JERSEY CITY AND BEYOND – Christ Hospital is the latest Hudson County medical facility to drop Aetna Healthcare. In a letter currently arriving in mailboxes, Aetna is notifying its customers that Christ Hospital no longer participates with the health care provider.
“We want to let you know that Christ Hospital will leave our network on June 28, 2012,” the letter begins. “This means that as of June 29, 2012, this facility will no longer be part of the Aetna network. You can receive services at Christ Hospital on an in-network basis through June 28, 2012.
“Beginning June 29, 2012, only members in plans that offer out-of-network coverage will continue to have access to this facility. Of course, in the event of an emergency, Christ Hospital will continue to be available to all members, regardless of plan type.”
Earlier this year Jersey City Medical Center severed ties with Aetna – a divorce that is scheduled to go into effect beginning June 15, unless the parties can reach a new agreement on reimbursement rates. More recently, the University of Medicine and Dentistry of New Jersey, which has campuses in Newark and elsewhere, also cut ties with Aetna.

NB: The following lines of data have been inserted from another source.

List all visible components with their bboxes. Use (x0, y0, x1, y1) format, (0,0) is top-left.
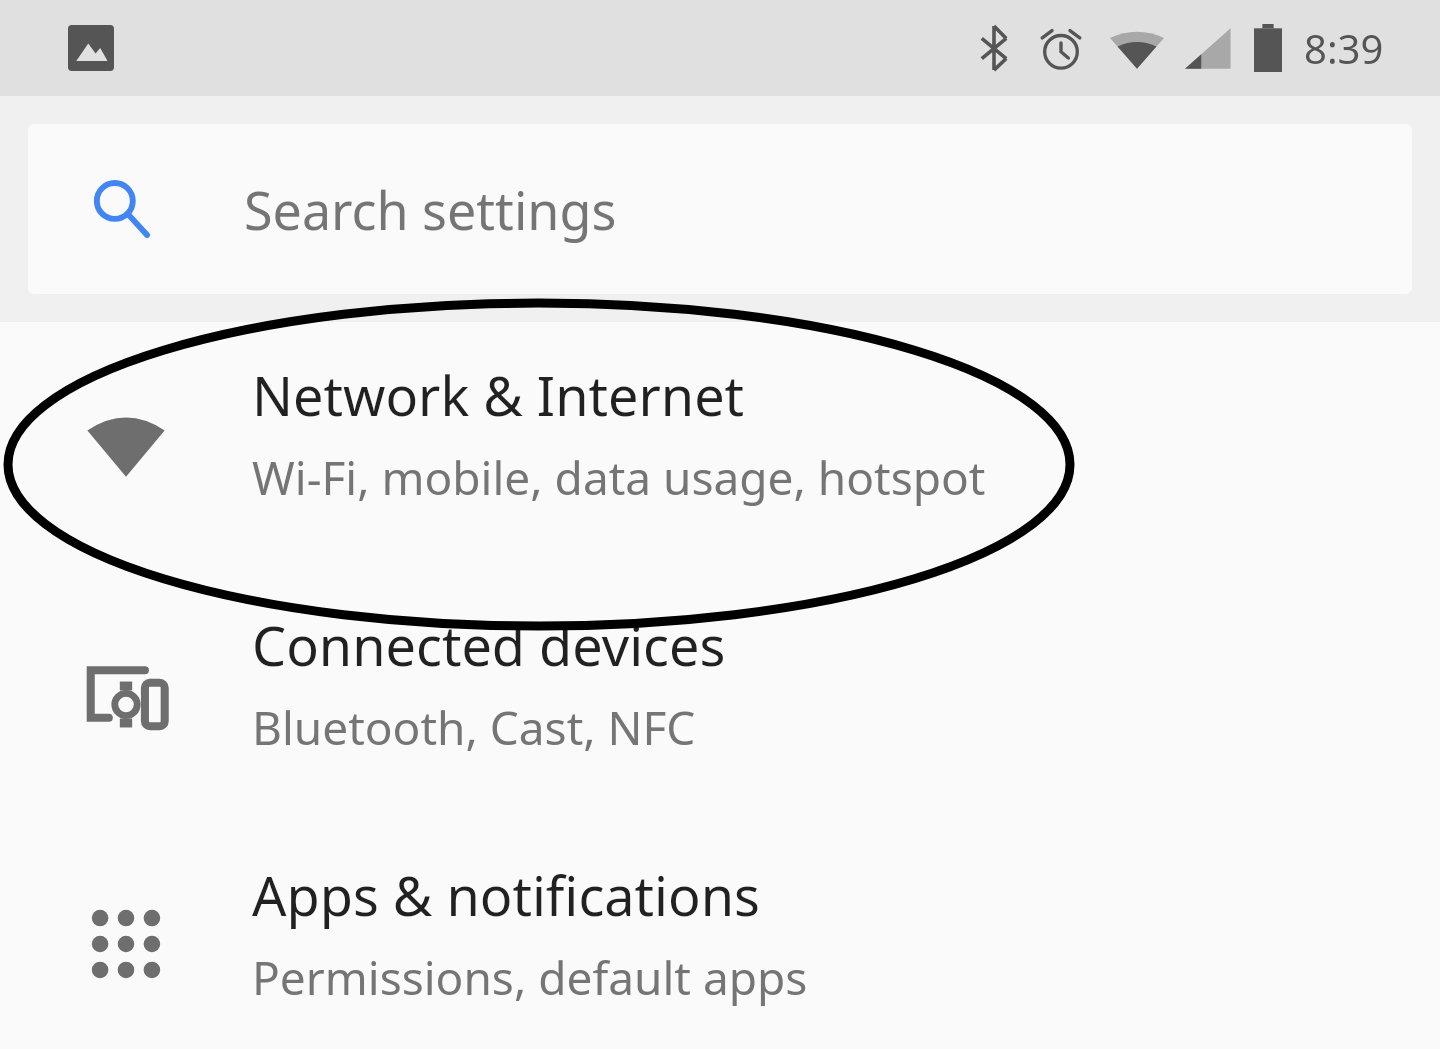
staticText: Wi-Fi, mobile, data usage, hotspot (252, 446, 986, 509)
button[interactable]: Apps & notifications (0, 822, 1440, 1049)
staticText: Apps & notifications (252, 858, 760, 932)
button[interactable]: Search (28, 124, 1412, 294)
staticText: Permissions, default apps (252, 946, 808, 1009)
staticText: Connected devices (252, 608, 726, 682)
staticText: Search settings (244, 174, 617, 245)
other: Search (90, 178, 152, 240)
button[interactable]: Network & Internet (0, 322, 1440, 572)
staticText: Network & Internet (252, 358, 745, 432)
staticText: Bluetooth, Cast, NFC (252, 696, 696, 759)
button[interactable]: Connected devices (0, 572, 1440, 822)
staticText: 8:39 (1304, 21, 1384, 75)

Hoboken University Medical Center, Bayonne Medical Center, and the Secaucus-based Meadowlands Hospital Medical Center are also no longer in-network facilities for Aetna.
Now that Christ Hospital has announced plans to drop Aetna, Palisades Medical Center in North Bergen is now the only Hudson County-based facility where all Aetna customers can go, regardless of their coverage plan.
Many employers that offer health coverage to their workers subscribe to Aetna because the company offers the cheapest rates when compared to most other insurers. Aetna is often the health insurer of choice for companies in the private sector where employers and workers typically split the cost of monthly premiums.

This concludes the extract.